Ukrainian Paralympic athlete (born 2000)

Anastasiia Moskalenko (born 16 August 2000) is a Ukrainian Paralympic athlete competing in F32-classification club throw and shot put events. She won the gold medal with a new world record of 7.61 metres in the women's shot put F32 event at the 2020 Summer Paralympics held in Tokyo, Japan. She also won the silver medal in the women's club throw F32 event.
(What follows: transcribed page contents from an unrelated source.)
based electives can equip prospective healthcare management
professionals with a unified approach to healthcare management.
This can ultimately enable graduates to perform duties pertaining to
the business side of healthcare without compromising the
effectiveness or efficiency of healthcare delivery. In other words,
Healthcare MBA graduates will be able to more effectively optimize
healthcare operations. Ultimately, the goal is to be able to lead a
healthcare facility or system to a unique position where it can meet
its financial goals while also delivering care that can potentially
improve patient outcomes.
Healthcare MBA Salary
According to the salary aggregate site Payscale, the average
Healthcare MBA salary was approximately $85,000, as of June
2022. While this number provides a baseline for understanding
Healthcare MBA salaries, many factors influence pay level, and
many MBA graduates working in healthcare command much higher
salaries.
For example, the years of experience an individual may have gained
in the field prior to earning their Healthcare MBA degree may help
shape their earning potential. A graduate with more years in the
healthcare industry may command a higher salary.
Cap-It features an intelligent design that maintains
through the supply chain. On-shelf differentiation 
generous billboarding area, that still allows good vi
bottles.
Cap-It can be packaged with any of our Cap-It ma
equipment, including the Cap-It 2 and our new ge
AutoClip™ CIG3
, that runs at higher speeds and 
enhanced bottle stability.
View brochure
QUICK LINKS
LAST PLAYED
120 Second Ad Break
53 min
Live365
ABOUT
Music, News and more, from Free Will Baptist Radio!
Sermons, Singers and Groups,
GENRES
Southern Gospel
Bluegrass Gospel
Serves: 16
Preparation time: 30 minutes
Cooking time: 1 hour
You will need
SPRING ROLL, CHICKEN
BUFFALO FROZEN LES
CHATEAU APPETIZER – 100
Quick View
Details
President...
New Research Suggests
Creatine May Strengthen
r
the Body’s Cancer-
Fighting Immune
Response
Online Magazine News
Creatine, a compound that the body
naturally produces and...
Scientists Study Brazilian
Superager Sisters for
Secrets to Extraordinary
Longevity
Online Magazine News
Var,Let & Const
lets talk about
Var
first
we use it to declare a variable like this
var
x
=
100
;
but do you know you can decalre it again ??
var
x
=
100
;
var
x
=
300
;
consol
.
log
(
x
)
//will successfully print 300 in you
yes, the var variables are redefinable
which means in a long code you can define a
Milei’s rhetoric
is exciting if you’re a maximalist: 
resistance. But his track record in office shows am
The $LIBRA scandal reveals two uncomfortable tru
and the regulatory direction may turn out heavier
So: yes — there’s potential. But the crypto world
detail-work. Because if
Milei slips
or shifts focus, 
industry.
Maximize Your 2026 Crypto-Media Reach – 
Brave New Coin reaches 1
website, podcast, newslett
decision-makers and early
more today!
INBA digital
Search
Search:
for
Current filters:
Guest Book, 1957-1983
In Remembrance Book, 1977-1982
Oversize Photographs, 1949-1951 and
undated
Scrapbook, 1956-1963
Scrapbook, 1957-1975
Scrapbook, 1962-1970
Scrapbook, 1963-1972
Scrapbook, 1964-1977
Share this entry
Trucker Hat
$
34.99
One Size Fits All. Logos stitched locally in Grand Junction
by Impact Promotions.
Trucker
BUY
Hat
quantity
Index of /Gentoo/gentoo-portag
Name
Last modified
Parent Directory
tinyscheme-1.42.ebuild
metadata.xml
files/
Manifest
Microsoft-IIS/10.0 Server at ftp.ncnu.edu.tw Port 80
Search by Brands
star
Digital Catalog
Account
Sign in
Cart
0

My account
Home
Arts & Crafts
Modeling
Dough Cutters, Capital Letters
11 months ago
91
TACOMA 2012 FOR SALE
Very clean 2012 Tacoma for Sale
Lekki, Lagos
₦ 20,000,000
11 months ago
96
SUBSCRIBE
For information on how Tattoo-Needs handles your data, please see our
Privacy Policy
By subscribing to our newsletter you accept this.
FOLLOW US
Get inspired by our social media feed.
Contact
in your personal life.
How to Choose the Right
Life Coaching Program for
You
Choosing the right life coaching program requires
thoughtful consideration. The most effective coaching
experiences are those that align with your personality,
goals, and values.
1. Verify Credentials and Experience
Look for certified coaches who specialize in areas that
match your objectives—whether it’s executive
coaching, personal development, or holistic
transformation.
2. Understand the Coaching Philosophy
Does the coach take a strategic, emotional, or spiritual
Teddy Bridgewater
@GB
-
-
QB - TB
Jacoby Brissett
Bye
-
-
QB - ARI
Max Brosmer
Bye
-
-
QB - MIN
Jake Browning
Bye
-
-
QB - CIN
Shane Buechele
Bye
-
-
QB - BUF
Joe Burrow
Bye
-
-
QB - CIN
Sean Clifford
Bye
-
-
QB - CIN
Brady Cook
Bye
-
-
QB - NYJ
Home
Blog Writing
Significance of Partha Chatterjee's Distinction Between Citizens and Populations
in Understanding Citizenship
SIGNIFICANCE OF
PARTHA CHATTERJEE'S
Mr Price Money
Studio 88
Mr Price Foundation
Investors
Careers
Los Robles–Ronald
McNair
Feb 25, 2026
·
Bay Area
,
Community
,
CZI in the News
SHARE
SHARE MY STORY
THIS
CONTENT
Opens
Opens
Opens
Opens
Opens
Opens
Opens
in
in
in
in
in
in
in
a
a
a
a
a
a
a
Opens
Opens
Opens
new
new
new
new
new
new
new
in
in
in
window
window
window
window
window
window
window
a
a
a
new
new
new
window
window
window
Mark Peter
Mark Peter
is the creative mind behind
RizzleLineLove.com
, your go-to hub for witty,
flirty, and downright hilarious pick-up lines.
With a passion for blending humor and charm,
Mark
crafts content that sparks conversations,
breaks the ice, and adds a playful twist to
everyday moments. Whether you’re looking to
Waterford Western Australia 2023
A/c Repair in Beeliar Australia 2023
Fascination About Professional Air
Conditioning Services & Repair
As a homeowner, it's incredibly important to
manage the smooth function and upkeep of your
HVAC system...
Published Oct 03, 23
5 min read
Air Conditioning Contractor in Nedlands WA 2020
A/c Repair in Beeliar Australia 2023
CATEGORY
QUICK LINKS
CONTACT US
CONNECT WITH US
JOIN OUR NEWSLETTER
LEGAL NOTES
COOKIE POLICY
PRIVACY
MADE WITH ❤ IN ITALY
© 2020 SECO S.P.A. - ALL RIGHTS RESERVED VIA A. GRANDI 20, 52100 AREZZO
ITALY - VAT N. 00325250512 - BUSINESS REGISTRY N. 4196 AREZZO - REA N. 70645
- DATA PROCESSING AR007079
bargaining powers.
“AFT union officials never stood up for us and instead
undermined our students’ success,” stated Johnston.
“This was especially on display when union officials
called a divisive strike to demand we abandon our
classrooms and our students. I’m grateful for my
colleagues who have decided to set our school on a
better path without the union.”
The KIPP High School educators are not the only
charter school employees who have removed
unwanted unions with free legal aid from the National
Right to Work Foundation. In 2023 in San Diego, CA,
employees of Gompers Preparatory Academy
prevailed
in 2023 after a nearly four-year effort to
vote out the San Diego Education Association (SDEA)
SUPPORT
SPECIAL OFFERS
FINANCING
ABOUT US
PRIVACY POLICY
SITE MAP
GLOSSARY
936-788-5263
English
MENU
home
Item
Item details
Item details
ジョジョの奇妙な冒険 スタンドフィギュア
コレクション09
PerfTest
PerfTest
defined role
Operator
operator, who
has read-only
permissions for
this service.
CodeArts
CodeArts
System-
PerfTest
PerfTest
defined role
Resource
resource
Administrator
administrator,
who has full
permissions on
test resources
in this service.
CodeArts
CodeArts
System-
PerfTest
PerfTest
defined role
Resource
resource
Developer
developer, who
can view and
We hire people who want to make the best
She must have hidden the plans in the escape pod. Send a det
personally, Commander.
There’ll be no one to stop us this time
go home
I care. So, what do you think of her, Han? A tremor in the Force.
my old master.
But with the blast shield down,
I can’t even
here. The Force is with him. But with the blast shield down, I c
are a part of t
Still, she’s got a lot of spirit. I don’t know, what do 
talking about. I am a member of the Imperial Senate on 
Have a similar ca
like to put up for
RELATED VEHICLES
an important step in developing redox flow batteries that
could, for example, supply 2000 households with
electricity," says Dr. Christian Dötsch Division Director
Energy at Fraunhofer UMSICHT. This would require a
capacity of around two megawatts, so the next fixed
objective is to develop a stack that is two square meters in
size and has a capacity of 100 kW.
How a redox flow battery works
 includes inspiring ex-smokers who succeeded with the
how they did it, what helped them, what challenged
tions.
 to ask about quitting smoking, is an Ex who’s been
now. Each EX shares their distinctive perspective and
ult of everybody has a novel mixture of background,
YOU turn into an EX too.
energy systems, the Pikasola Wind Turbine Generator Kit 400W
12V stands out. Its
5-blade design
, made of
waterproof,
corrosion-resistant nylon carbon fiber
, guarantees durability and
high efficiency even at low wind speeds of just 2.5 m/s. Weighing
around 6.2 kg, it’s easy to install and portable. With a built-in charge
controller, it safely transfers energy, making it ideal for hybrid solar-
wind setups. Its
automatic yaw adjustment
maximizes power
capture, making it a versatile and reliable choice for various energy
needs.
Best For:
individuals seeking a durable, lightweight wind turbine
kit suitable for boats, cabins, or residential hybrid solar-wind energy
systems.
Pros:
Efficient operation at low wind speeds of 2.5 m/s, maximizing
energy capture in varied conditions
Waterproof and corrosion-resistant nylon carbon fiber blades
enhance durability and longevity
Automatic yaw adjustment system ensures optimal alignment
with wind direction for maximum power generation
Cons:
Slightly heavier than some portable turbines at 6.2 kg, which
She also set a new personal best in this event of 24.73 metres.

== Career ==
She is also a two-time gold medalist at the World Para Athletics Championships and a four-time medalist, including three golds, at the World Para Athletics European Championships.

In 2023, she won the gold medal in the women's shot put F32 event at the World Para Athletics Championships held in Paris, France. She also competed in the women's club throw F32 event. She finished in 4th place.

She finished in 4th place in the women's club throw F32 event at the 2024 Summer Paralympics in Paris, France.